Contact Clauses That Can Cause More Lawsuits Than They Prevent
Posted March 01, 2026 in Uncategorized

In this blog:
Construction contracts often face disputes arising from ambiguous terms and sloppy clauses. Indemnification language that leaves fault wide open, fuzzy performance standards, and half-baked termination provisions send owners and contractors to court again and again. Clear assignments of responsibility, specific performance benchmarks, and step-by-step termination procedures cut down on lawsuits and protect both the job and the relationships around it.
Some contracts read like they were written by a committee that never set foot on a jobsite. Then a schedule slips, a sub walks, or the work fails inspection, and everyone reaches for the same page and sees something different. That’s when the real money starts burning.
Most construction disputes that end up in a Colorado courtroom trace back to the same hot spots: who gets paid, who stands behind the work, who carries the risk when something goes wrong, and how the parties can end the relationship when it stops working. If you are in need of legal assistance with a contract related issue, contact our Colorado Springs, CO commercial contract lawyer today.
Indemnification Clauses That Invite a Blame Game
Indemnification should answer one simple question: who pays when something goes wrong, and under what conditions. Many contracts leave that wide open, especially around performance failures.
Trouble shows up when indemnity language covers “any and all claims” without tying it to actual fault or performance. One side argues it covers nearly everything. The other argues it covers almost nothing. Good indemnity language should tie responsibility to specific conduct, specific parties, and specific types of loss, in plain words that match how risk actually flows on your projects.
Vague Performance Standards
Words like “industry standard,” “workmanlike,” or “high quality” sound fine in a pre-bid meeting. In a dispute, they often leave too much room for argument. One side says the work passes. The other says it fails. Both claim the contract.
Performance clauses work harder when they get specific. There should be measurable tolerances, reference-identified drawings and specifications, and clear timelines for correcting defects. If a superintendent cannot point to a line in the contract and explain it to a crew, the clause could invite a future lawsuit.
Termination Provisions That Light the Fuse
Termination rights are an important escape route for projects. Poor drafting can turn a bad situation into open warfare. Problems often spike when the contract says a party may terminate for “cause” without defining that word, or when notice and cure steps sit in vague, one-line bullets.
A tighter provision may include spelling out examples of “cause,” requiring written notice that describes the problem, setting a specific cure period in days, and explaining what happens if the problem continues. The goal of that level of clarity is to encourage people to resolve issues before they reach termination.

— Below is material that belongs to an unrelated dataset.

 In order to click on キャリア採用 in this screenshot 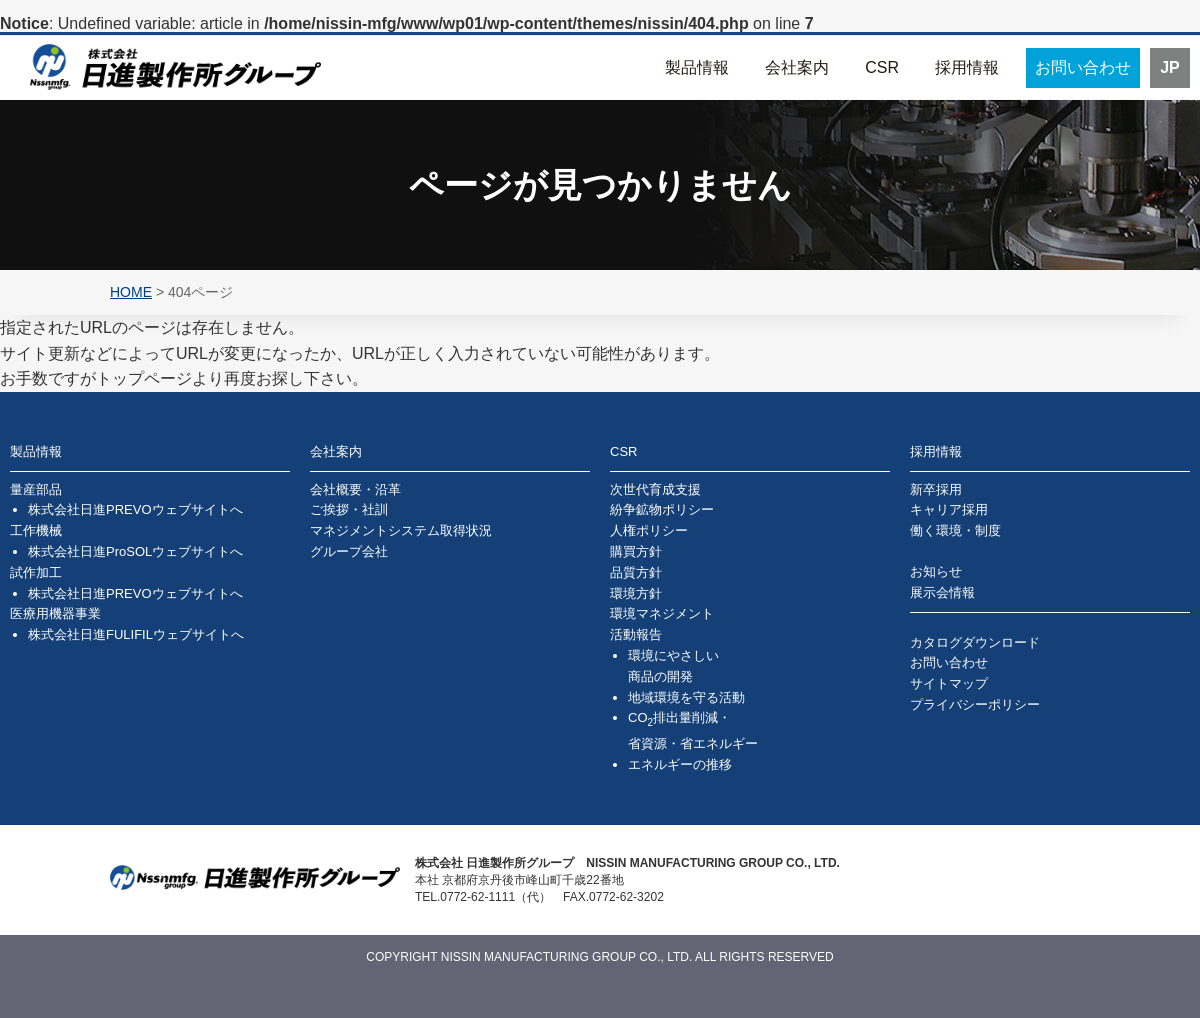 , I will do `click(949, 509)`.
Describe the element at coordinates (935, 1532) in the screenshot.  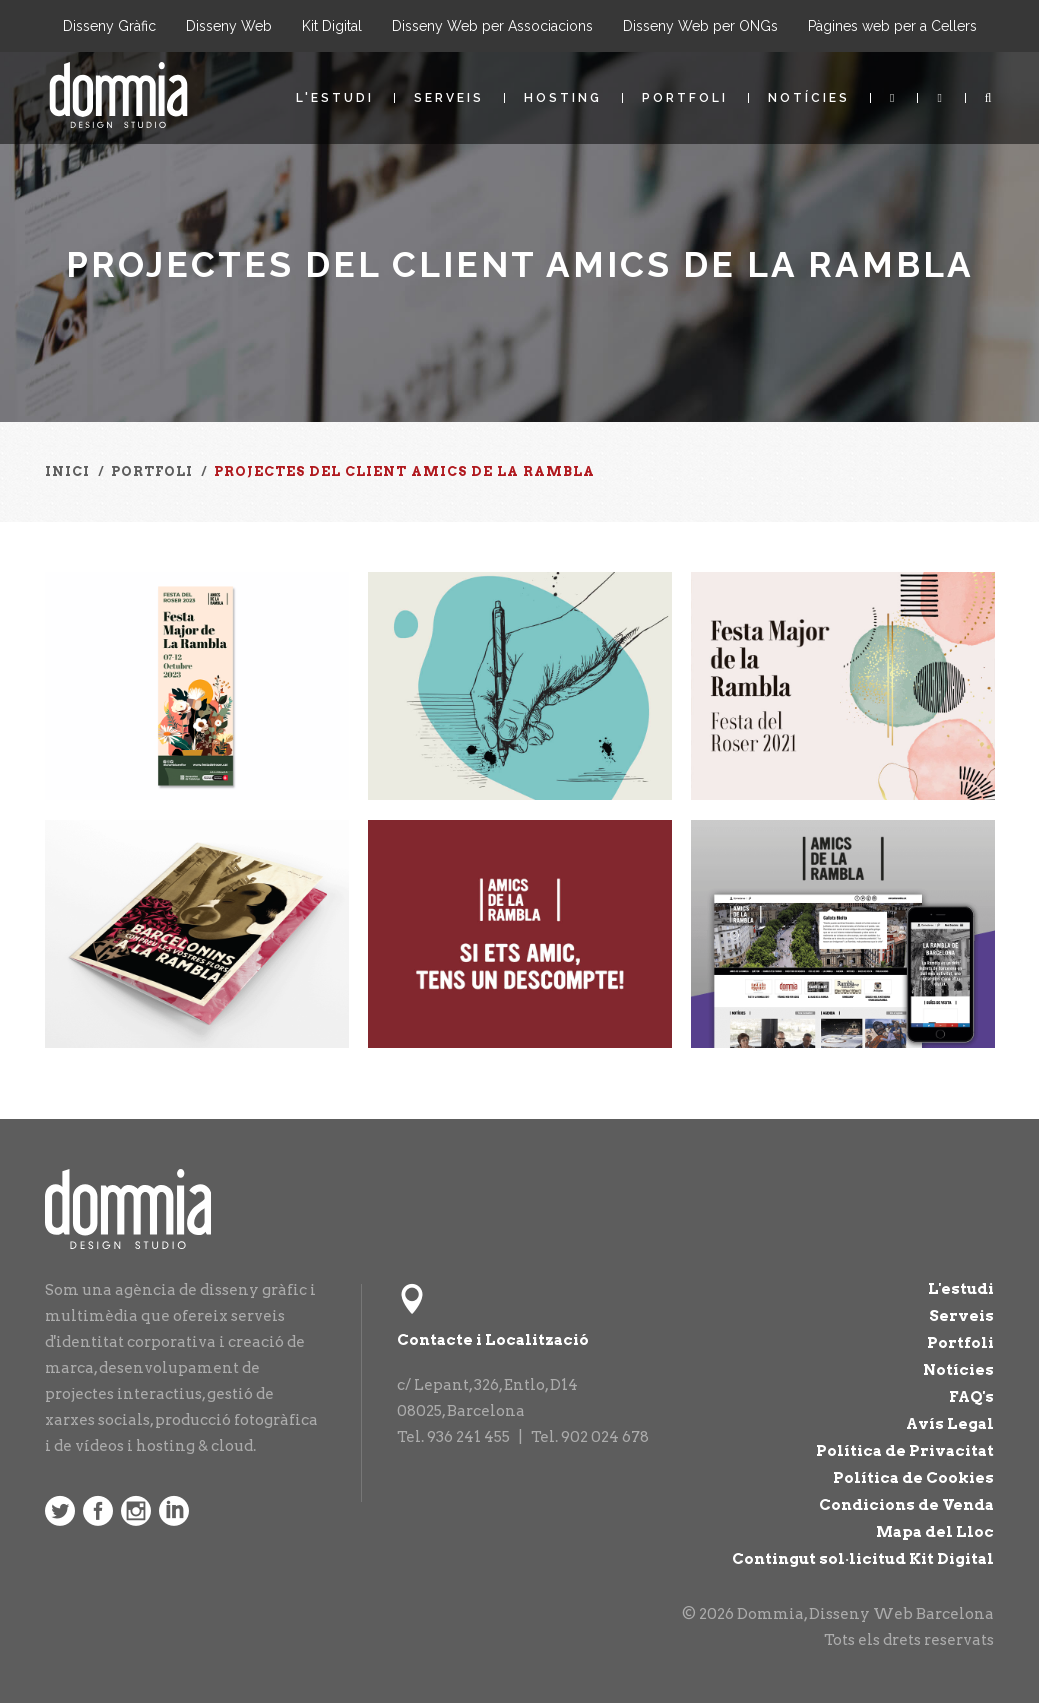 I see `Mapa del Lloc` at that location.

Call When the Stakes Are Real
If your next project contract has a lot riding on it, you deserve language that reflects that reality. Volpe Law LLC works with owners, contractors, and trades who live with real risk on every job. Call 720-770-3457 to talk through your contracts before they become exhibits in someone else’s lawsuit.
Problematic Contract Clauses FAQ
What contract clauses in construction end up in court most often?
Indemnification provisions, performance standards, change order language, and termination clauses appear in disputes on a regular basis. These sections shift money, schedule, and responsibility, so unclear wording there tends to trigger claims and litigation.
How specific should performance standards be in a construction contract?
They should use measurable, project-specific details. Reference identified plans and specs, set tolerances where possible, and include concrete deadlines for completing and correcting work. The goal is for a foreman to read the clause and apply it on site without guesswork.
When should I ask a lawyer to review a construction contract?
Bring in a lawyer before you sign, especially when the project carries significant dollars, tight deadlines, or unusual risk. Target key sections, including scope, indemnity, insurance, schedule, change orders, and termination, to ensure the review focuses on the clauses most likely to spark a dispute.